If you're using earlier MacOS than Catalina 10.15, please use the older VOCR with tesseract.

Download

Here is the direct link to download VOCR v1.0.0-beta.2.

Upgrade from Previous VOCR With Tesseract

You can simply remove VOCR group from Keyboard Maestro and follow the instruction for setup below.

The following steps are optional if you want to remove Imagemagick and Tesseract.
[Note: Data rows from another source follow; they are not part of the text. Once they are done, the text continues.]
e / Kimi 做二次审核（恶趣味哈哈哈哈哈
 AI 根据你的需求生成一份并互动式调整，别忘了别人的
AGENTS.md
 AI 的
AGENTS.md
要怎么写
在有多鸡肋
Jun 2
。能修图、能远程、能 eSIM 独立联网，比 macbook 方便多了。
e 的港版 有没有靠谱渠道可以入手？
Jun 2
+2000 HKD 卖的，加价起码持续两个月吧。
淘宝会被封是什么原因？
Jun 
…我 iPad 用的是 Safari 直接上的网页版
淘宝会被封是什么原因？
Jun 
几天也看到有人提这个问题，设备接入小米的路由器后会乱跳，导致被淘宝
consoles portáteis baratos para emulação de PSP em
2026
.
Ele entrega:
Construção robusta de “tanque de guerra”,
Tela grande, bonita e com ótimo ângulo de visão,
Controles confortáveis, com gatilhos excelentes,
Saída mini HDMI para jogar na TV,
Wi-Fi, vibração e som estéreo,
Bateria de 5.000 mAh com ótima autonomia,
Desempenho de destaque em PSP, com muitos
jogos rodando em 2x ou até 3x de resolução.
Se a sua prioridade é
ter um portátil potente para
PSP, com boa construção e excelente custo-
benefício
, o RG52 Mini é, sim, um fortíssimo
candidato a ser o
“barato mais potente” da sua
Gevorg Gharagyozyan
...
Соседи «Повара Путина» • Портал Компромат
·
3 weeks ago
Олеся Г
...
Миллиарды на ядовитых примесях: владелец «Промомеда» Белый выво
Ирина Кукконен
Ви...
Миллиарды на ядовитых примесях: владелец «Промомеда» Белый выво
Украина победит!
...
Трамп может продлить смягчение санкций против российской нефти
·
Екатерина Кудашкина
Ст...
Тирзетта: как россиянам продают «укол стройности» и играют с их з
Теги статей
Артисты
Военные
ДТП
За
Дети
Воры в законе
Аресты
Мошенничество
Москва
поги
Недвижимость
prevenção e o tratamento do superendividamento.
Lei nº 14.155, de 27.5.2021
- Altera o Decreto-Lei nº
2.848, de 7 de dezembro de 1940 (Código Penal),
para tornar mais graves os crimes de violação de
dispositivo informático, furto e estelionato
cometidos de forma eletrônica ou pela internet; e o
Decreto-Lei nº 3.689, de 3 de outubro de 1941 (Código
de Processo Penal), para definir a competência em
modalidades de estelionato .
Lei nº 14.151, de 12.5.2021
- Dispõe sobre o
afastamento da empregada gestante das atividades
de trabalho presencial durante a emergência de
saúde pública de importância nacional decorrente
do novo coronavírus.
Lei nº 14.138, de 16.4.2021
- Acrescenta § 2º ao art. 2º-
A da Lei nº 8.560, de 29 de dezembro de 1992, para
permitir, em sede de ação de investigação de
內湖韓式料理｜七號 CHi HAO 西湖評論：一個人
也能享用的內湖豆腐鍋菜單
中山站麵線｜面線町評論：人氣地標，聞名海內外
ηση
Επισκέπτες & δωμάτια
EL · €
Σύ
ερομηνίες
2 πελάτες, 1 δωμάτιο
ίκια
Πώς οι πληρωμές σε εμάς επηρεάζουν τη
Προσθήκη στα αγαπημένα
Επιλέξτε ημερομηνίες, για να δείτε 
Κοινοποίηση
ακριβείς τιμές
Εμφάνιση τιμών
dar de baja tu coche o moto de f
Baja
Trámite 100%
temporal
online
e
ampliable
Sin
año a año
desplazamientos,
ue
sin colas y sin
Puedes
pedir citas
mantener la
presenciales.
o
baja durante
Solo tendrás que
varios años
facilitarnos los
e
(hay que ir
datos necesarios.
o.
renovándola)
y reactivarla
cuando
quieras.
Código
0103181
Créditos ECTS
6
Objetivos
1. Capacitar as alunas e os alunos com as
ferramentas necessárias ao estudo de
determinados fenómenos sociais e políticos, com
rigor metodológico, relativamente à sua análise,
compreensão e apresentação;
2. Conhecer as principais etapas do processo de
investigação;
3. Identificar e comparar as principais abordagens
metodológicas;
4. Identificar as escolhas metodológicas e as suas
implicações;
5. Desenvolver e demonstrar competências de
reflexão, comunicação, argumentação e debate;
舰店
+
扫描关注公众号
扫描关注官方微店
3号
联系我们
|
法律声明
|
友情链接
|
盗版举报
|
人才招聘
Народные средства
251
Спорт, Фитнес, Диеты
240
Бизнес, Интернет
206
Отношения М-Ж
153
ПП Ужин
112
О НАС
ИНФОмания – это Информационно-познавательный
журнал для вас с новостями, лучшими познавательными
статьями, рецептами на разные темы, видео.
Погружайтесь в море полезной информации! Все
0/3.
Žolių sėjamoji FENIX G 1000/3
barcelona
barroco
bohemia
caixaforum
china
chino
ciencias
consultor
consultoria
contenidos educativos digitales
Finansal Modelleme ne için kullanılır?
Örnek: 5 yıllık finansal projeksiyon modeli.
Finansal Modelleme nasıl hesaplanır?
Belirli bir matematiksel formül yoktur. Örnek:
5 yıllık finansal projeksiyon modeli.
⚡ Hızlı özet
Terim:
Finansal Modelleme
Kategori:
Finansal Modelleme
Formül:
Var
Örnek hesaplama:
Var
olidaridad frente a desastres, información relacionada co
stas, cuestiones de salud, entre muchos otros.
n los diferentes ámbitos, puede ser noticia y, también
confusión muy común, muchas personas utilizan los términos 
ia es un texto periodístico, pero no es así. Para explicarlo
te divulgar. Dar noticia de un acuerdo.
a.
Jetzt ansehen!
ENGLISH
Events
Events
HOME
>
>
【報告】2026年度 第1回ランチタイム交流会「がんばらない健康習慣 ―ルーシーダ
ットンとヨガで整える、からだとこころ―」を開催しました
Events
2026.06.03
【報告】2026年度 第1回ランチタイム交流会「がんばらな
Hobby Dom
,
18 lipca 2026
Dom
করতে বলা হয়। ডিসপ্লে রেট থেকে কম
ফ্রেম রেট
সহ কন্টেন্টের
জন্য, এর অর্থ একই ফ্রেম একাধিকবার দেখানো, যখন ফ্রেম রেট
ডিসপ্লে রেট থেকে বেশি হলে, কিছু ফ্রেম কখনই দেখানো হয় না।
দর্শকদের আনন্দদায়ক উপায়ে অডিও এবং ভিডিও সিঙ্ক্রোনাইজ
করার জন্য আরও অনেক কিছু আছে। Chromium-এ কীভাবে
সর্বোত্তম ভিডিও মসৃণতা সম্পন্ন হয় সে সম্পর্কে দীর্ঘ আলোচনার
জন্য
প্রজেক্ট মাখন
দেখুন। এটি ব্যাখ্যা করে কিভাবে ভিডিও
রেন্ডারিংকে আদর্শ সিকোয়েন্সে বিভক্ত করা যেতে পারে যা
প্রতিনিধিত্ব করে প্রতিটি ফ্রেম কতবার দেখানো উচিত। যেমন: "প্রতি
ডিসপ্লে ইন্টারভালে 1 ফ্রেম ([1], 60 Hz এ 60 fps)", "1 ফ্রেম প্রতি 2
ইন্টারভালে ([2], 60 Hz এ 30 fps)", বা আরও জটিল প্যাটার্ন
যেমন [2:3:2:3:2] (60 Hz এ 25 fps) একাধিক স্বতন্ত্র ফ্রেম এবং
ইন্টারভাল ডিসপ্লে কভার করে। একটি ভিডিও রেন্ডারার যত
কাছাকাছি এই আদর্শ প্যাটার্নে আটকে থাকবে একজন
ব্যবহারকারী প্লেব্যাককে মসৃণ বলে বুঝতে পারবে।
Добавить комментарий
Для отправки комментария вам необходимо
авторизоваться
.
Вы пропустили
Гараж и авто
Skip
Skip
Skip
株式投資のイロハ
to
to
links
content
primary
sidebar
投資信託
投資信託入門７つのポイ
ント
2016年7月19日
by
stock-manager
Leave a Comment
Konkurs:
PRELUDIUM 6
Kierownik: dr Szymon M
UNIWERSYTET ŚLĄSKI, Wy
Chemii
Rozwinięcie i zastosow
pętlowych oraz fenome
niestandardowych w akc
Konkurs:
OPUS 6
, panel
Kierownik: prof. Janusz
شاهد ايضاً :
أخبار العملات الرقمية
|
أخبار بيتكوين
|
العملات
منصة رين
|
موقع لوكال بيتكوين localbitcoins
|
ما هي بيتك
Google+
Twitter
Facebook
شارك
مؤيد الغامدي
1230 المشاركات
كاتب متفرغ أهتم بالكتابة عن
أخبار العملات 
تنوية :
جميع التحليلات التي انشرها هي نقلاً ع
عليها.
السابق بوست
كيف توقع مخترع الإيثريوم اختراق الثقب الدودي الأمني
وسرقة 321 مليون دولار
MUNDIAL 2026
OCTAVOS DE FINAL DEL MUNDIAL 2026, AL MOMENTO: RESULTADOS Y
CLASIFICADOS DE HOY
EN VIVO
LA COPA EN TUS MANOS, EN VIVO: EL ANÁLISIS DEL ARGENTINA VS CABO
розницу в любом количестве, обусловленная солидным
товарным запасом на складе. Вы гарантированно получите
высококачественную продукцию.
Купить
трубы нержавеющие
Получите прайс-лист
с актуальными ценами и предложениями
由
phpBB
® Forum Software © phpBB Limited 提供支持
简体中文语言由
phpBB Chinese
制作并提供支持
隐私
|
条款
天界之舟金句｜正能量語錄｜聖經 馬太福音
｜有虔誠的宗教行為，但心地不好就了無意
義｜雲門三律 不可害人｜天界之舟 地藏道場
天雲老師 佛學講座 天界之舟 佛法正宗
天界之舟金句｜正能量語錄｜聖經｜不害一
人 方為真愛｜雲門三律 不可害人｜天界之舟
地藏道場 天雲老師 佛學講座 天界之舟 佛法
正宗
  • Download the latest commit from master branch.
  • Run "uninstall.command" script.

Setup

  • After uncompress, just move the app to your application folder and run it.
  • Make sure you can find VOCR running on the menu extra by pressing vo+m twice.
  • Go to VoiceOver Utility, and check Allow VoiceOver to be controlled with AppleScript under general category.
  • Turn off screen curtain with vo+shift+f11.
  • Hide VoiceOver visuals with vo+command+f11.
  • Press command+shift+control+w, and you should get a notification asking you to grant accessibility permission. If VoiceOver doesn't focus on the window automatically, press vo+f1 twice to find system dialog, and you should be able to find it.
  • After allowing accessibility permission, press command+shift+control+w, and you should get another notification asking you to allow VOCR to take screenshot of the frontmost window. If you don't get the alert, see if you can find it in the system dialog as you did in the previous step.
  • If you can't still find it from the system dialog, go to security and privacy, unlock the setting, then go to choose screen recording under privacy tab, and you should be able to find VOCR app.
  • When you check it to allow, it should tell you to quit and restart.
  • After restarting the app, and make sure you can find it on the menu extra again.
  • As a test, go back to the system preference, and press command+shift+control+w, and you should hear a beep and a Voice prompt saying finished.
  • At that point, you should be able to navigate the result with command+control+arrows. Refer to the shortcuts section below for more information.
  • When you navigating for the first time, another alert should appear to ask you to give VOCR access to control VoiceOver for speaking announcements.
  • Navigate to Siri preference Using VOCR cursor, and then press vo+f5. VoiceOver should say your mouse is also under Siri.
  • Press vo+shift+space to open Siri preference.
  • Press escape to exit navigation mode and free up navigation shortcuts.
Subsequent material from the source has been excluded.